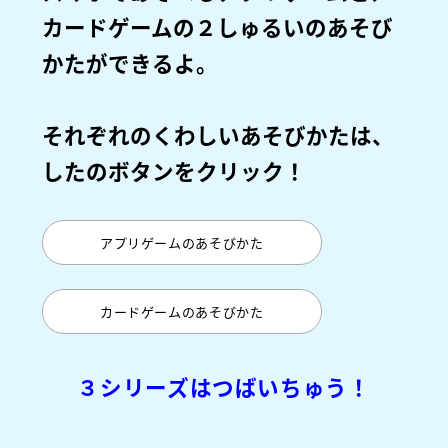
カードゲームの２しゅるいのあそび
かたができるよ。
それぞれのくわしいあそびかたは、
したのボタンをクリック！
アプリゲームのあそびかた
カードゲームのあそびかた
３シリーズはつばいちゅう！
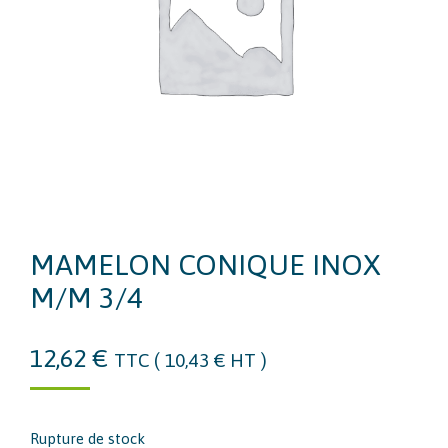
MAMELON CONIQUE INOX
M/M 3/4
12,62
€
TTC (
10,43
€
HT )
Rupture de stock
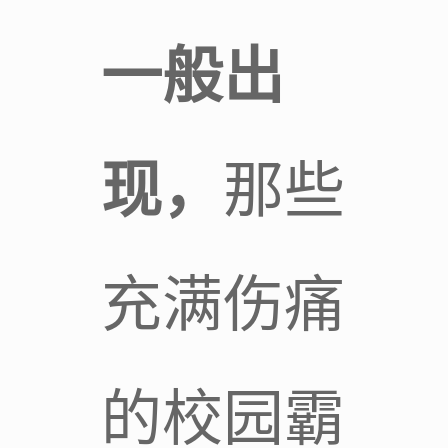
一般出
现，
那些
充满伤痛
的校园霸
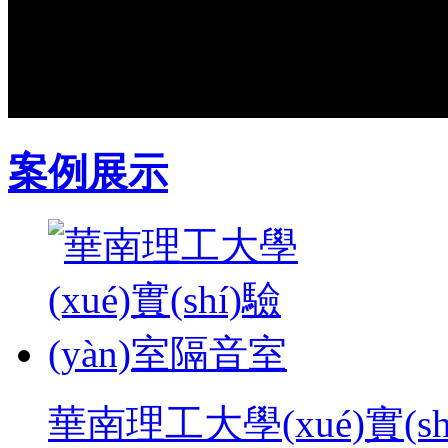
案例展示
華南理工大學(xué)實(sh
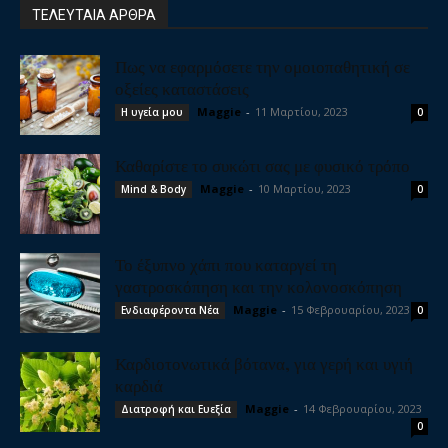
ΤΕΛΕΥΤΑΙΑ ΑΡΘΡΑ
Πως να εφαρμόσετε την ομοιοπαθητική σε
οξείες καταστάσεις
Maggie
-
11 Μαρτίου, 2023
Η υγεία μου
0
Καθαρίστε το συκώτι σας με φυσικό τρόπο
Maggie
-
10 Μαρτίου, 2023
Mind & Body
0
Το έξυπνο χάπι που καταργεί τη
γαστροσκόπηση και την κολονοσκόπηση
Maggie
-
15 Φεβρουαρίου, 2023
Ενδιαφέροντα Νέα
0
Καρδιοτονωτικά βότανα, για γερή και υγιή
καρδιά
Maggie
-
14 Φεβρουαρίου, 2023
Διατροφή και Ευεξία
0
◆ ◆ ◆ ◆
• Task
Return verbatim each line from the one that mentions "10 Μαρτίου, 2023" to the end of the entries, inclusive.

• Your response
10 Μαρτίου, 2023
Mind & Body
0
Το έξυπνο χάπι που καταργεί τη
γαστροσκόπηση και την κολονοσκόπηση
Maggie
-
15 Φεβρουαρίου, 2023
Ενδιαφέροντα Νέα
0
Καρδιοτονωτικά βότανα, για γερή και υγιή
καρδιά
Maggie
-
14 Φεβρουαρίου, 2023
Διατροφή και Ευεξία
0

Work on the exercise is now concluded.